2005-Julia Mobley Associate Professor of Psychology
Ph.D., University of Oklahoma, 2005
M.S., University of Oklahoma, 2001
B.A., University of Oklahoma, 1999
DW Reynolds Center for Life Science
As a researcher in the area of comparative psychology and animal behavior, I am interested in the behavioral and cognitive adaptations that underlie behavior and decision-making in humans and non-human animals.
Food Caching, Pilfering, & Recovery in Squirrels and Chipmunks
Many animals store their food for later consumption as a way to exploit temporary food bonanzas and ensure energy stores during times of food scarcity. Animals who scatter-cache (store their food in small quantities among multiple sites) are equipped with unique adaptations centered around two central foraging challenges--protecting their stored food from would-be robbers and ensuring that they, the owners, have a way to get back to their original cache sites to recover their food. I am interested in the foraging behavior of small, scatter-caching mammals—how and where they hide their food, how they protect their caches from robbers, how they remember the location of their own caches, and if and how they go about stealing caches from their competitors. I am particularly interested in pilfering (or stealing) behavior as a foraging strategy and am currently looking at how such a strategy might benefit particularly small robbers like least chipmunks (Tamias minimus).
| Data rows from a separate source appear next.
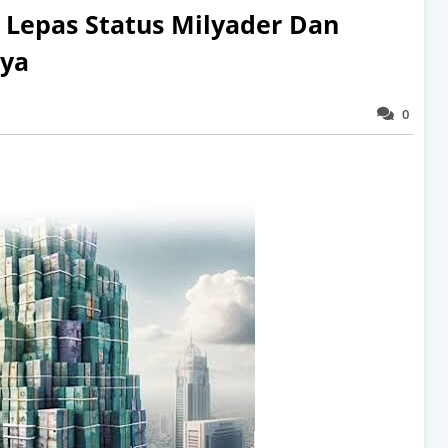
 Lepas Status Milyader Dan
nya
0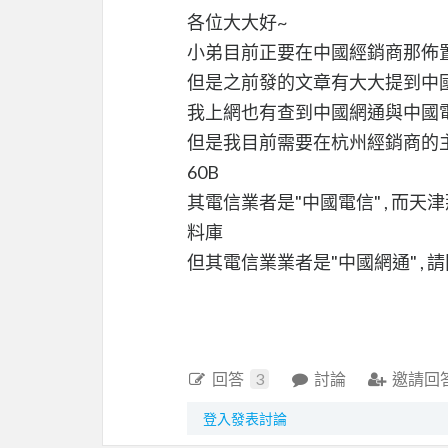
各位大大好~
小弟目前正要在中國經銷商那佈置
但是之前發的文章有大大提到中國網
我上網也有查到中國網通與中國
但是我目前需要在杭州經銷商的主要據點
60B
其電信業者是"中國電信" , 而
料庫
但其電信業業者是"中國網通" ,
回答
3
討論
邀請回
登入發表討論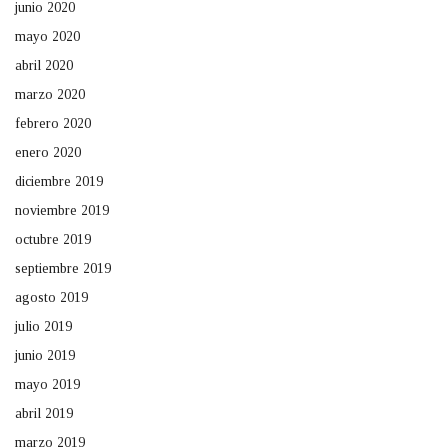
junio 2020
mayo 2020
abril 2020
marzo 2020
febrero 2020
enero 2020
diciembre 2019
noviembre 2019
octubre 2019
septiembre 2019
agosto 2019
julio 2019
junio 2019
mayo 2019
abril 2019
marzo 2019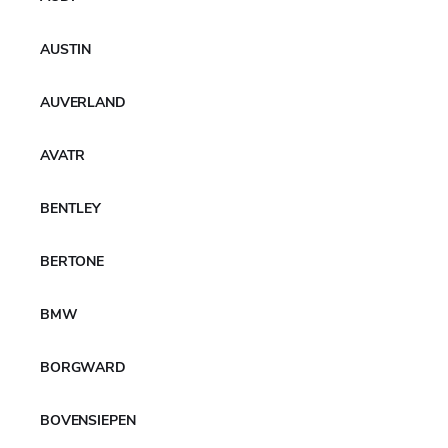
AUSTIN
Wygraj najlepsze tenisowe
AUVERLAND
doświadczenie
AVATR
Viktoriya
08/08/2025
Brak komentarzy
Oto warunki udziału w konkursie!
BENTLEY
Czytaj więcej
BERTONE
BMW
BORGWARD
BOVENSIEPEN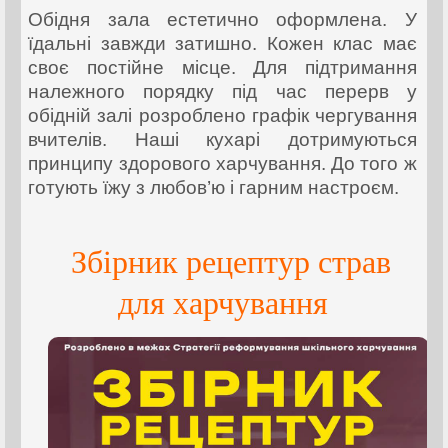
Обідня зала естетично оформлена. У
їдальні завжди затишно. Кожен клас має
своє постійне місце. Для підтримання
належного порядку під час перерв у
обідній залі розроблено графік чергування
вчителів. Наші кухарі дотримуються
принципу здорового харчування. До того ж
готують їжу з любов’ю і гарним настроєм.
Збірник рецептур страв
для харчування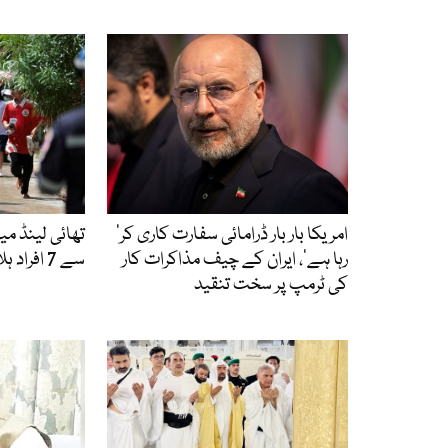
’امریکا بار بار ڈرامائی سفارت کاری کر
تھائی لینڈ م
رہا ہے‘، ایران کے چیف مذاکرات کار
سے 7 افراد ہلاک، 15 زخمی
کی ٹرمپ پر سخت تنقید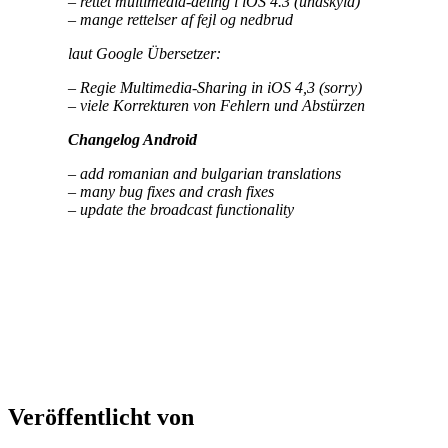
– rettet multimedia-deling i iOS 4.3 (undskyld)
– mange rettelser af fejl og nedbrud
laut Google Übersetzer:
– Regie Multimedia-Sharing in iOS 4,3 (sorry)
– viele Korrekturen von Fehlern und Abstürzen
Changelog Android
– add romanian and bulgarian translations
– many bug fixes and crash fixes
– update the broadcast functionality
Veröffentlicht von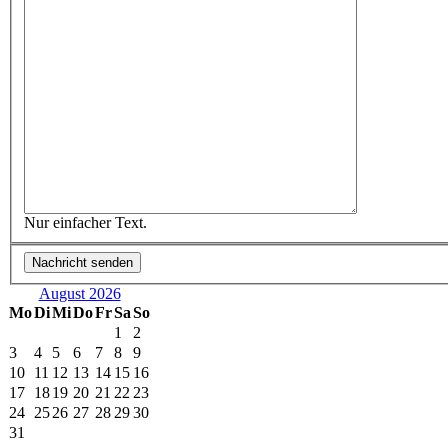
Nur einfacher Text.
August 2026
Mo
Di
Mi
Do
Fr
Sa
So
1
2
3
4
5
6
7
8
9
10
11
12
13
14
15
16
17
18
19
20
21
22
23
24
25
26
27
28
29
30
31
I am currently conducting research with wild populations of caching eastern gray squirrels (Sciurus carolinensis) and fox squirrels (Sciurus niger) in the Ozark Mountains of central Arkansas, with wild populations of Central American agoutis (Dasyprocta punctata) near Monteverde, Costa Rica, and with wild populations of least chipmunks (Tamias minimus) in the southwestern U.S., near Canyonlands, UT.
Human Dating & Mating
For animals like humans who are social, long-lived, require a relatively high amount of parental care, and form pairbonds, mate choice is an important contributor to reproductive success; our ancestors who selected mates that were healthy, resourceful, and socially adept would have experienced higher Darwinian fitness than their competitors who didn’t discriminate between high and low quality potential mates. I am interested in the internal and external factors that shape peoples' perceptions of the opposite sex, their perceptions of their own mate value, and their decisions about short- and long-term romantic partners.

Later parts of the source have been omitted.